When manufacturing a display, an organic EL-illuminated substrate, and a cover using the sheet glass G, the sheet glass G may be conveyed in a vertical posture. Specifically, the upper portion of the vertical plate glass G is held by a chuck mechanism (not shown) of the conveying device, and the plate glass G is conveyed in a suspended state. In such a case of carrying, the plate glass G is liable to swing like a vibrator due to the influence of air resistance, inertial force, and the like. When the swing is large, a tensile stress is applied to a portion bent by the swing, and the sheet glass G may be broken.

Since the region of the sheet glass G conveyed in the vertical posture having the same height as the upper end portion of the scribe line S1 is held by the chuck mechanism, the sheet glass G is hard to bend even if it swings. In addition, since the region of the sheet glass G conveyed in the vertical posture having the same height as the lower end portion of the score line S1 is not held and is free, the sheet glass G is hard to bend even if it swings. Therefore, by the start point of the break being located at the end of the score line S1, the region including the start point of the break is hard to bend, and it is difficult to apply tensile stress. Thus, the effect is obtained that the sheet glass G is hardly broken when conveyed in the vertical posture.
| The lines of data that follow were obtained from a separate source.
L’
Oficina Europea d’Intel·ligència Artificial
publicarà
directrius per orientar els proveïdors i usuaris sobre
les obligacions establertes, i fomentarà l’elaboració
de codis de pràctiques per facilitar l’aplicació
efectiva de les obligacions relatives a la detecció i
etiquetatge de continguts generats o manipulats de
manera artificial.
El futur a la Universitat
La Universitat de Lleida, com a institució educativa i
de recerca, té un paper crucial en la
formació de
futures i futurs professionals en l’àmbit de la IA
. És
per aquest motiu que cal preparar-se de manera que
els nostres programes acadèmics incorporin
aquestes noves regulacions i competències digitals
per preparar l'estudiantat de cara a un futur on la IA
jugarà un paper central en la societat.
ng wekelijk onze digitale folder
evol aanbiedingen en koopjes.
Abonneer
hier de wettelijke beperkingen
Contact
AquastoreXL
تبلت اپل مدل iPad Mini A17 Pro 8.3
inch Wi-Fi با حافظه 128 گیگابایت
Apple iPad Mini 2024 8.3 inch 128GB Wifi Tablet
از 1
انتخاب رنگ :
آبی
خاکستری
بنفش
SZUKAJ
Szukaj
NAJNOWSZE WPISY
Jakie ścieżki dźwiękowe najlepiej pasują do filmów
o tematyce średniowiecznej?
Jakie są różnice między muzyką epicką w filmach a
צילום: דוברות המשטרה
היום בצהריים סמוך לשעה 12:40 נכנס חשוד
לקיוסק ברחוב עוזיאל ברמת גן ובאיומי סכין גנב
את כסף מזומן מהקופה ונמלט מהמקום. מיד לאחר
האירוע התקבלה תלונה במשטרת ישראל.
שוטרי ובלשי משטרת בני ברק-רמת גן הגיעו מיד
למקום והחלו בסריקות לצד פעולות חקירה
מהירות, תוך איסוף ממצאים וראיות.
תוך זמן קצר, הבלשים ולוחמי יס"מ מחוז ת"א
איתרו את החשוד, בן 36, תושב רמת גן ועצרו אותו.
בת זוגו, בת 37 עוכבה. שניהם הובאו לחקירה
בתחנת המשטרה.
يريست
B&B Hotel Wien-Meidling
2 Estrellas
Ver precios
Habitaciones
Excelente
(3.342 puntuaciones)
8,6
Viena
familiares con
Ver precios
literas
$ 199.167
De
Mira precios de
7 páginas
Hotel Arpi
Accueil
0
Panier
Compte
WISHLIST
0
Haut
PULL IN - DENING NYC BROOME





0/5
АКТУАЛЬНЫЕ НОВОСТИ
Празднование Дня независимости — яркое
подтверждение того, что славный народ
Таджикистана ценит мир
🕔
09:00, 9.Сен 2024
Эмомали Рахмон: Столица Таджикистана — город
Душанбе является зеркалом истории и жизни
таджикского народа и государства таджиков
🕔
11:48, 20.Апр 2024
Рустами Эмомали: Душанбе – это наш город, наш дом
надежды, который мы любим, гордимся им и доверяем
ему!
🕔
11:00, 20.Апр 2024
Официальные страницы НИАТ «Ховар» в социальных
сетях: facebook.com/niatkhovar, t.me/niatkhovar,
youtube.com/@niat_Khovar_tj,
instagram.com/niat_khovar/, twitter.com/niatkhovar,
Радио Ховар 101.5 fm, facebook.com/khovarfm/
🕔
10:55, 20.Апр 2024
The present invention is not limited to the configuration of the above embodiment, and is not limited to the above-described operational effects. The present invention can be variously modified within a range not departing from the gist of the present invention.

In the above embodiment, the upper end portion of the first region G1 is held by the holding piece 21 of the holding mechanism 2, but may be held by another holding member such as a suction cup instead of this.

In the above embodiment, the second region G2 is set as the unnecessary region having the ear Ge, but the second region G2 may be an unnecessary region having no ear Ge or may be an effective region (an effective region having the same plate thickness as the first region G1) to be a product.

In the above embodiment, the pressing force toward the rear surface G2b is applied to the second region G2 by the pressing member 5 and the suction mechanism 6, but the pulling force toward the rear surface G2b may be applied to the second region G2 by the suction mechanism 6 without using the pressing member 5. The pressing force toward the rear surface G2b is applied to the second region G2 by the pressing member 5 and the suction mechanism 6, but instead of the pressing member, a member that pulls the second region G2 toward the rear surface G2b by a pulling member may be used. Alternatively, the holding member may be moved toward the rear surface 2b side in a state where the upper end portion and the lower end portion of the second region G2 are held by the holding member such as a grip piece, so that a force toward the rear surface G2b side acts on the second region G2.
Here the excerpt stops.